Ce revirement de situation s’explique aisément. Premièrement, ce secteur certes dynamique reste fragile en termes de richesse créée et d’ancrage dans le paysage économique. Bien moins résistantes que nos entreprises du CAC 40, les start-ups sont les premières touchées à la moindre contraction économique. Ensuite, l’attitude des fonds de capital-risque, entraînant les entreprises dans une logique d'accroissement à tout prix, de dépenses excessives et d’exigence de rendement de leurs participations, conduit souvent à une prise de risque bien trop importante. Enfin, face à une dette bancaire abyssale, contractée dans un contexte de taux d'intérêts très avantageux, les entrepreneurs peuvent rencontrer des difficultés à honorer leurs obligations.

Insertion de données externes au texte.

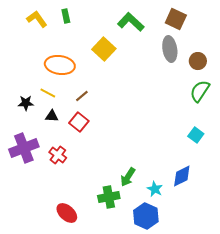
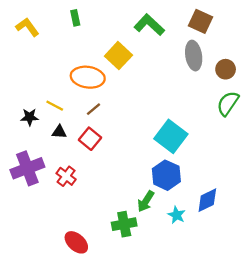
yellow L-shape: (37, 19) -> (27, 27), moved
orange ellipse: (60, 65) -> (88, 77), moved
cyan square: (196, 135) -> (171, 136), moved, size x1.8
blue hexagon: (146, 216) -> (166, 175), moved

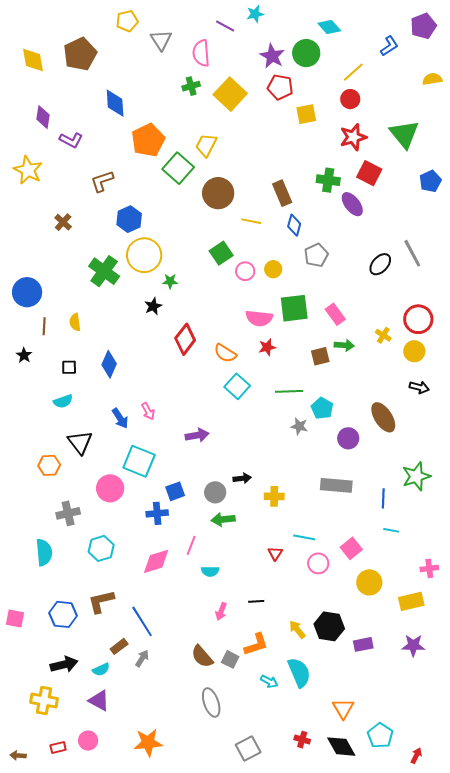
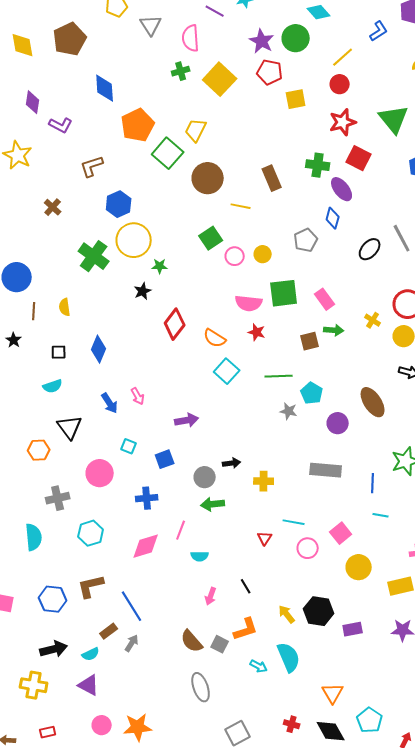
blue diamond: (294, 225) -> (333, 218), moved
red star: (267, 347) -> (257, 332), turned 30
cyan square: (139, 461) -> (129, 446), size x0.5
blue square: (175, 491) -> (165, 459), moved
black line: (256, 601) -> (246, 586), turned 63
pink circle: (88, 741) -> (102, 725), moved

S’ajoutent à ces difficultés un fort enjeu de conformité réglementaire. En effet, les dispositifs législatifs s'accumulent dans le monde de la tech - à l’instar du DSA (Digital Services Act) et du DMA (Digital Markets Act) - et prochainement des dispositions dans les domaines de l’IA et de la donnée. A ce titre, fin 2022, Hugo Weber, directeur des affaires publiques de l’entreprise Mirakl, dans une tribune publiée dans « Les Echos » tirait déjà la sonnette d’alarme : « Les start-up européennes sont confrontées à une inflation réglementaire dont il sera difficile de sortir indemne », appelant ainsi les start-ups à se doter d'une fonction “affaires publiques”.

"Face aux critiques récurrentes d’une France irréformable, manquant de réussite et d’ambition, les acteurs de la tech française ont su rivaliser avec les grands."

Par conséquent, face à ces différents constats, se dessine une situation contrastée. Certes la création d’un label dédié au secteur de la tech a considérablement propulsé la France dans le XXIe siècle, en révélant au monde qu’elle pouvait moderniser son économie, se réformer en profondeur et prendre le tournant de l’innovation. Face aux critiques récurrentes d’une France irréformable, manquant de réussite et d’ambition, les acteurs de la tech française ont su rivaliser avec les grands. Toutefois, la conjoncture économique actuelle peut considérablement ternir ce rêve tricolore, impulsé il y a maintenant dix ans. Une prise de conscience de la réalité de terrain est donc nécessaire pour résoudre les blocages, et préserver ce nouvel écosystème. Cela implique d’accompagner les start-ups face à l’inflation réglementaire européenne, et surtout de consolider à plus long terme ces entreprises, largement endettées, manquant de base solide pour maintenir à flot leurs effectifs et dégager des bénéfices nécessaires pour se développer sereinement.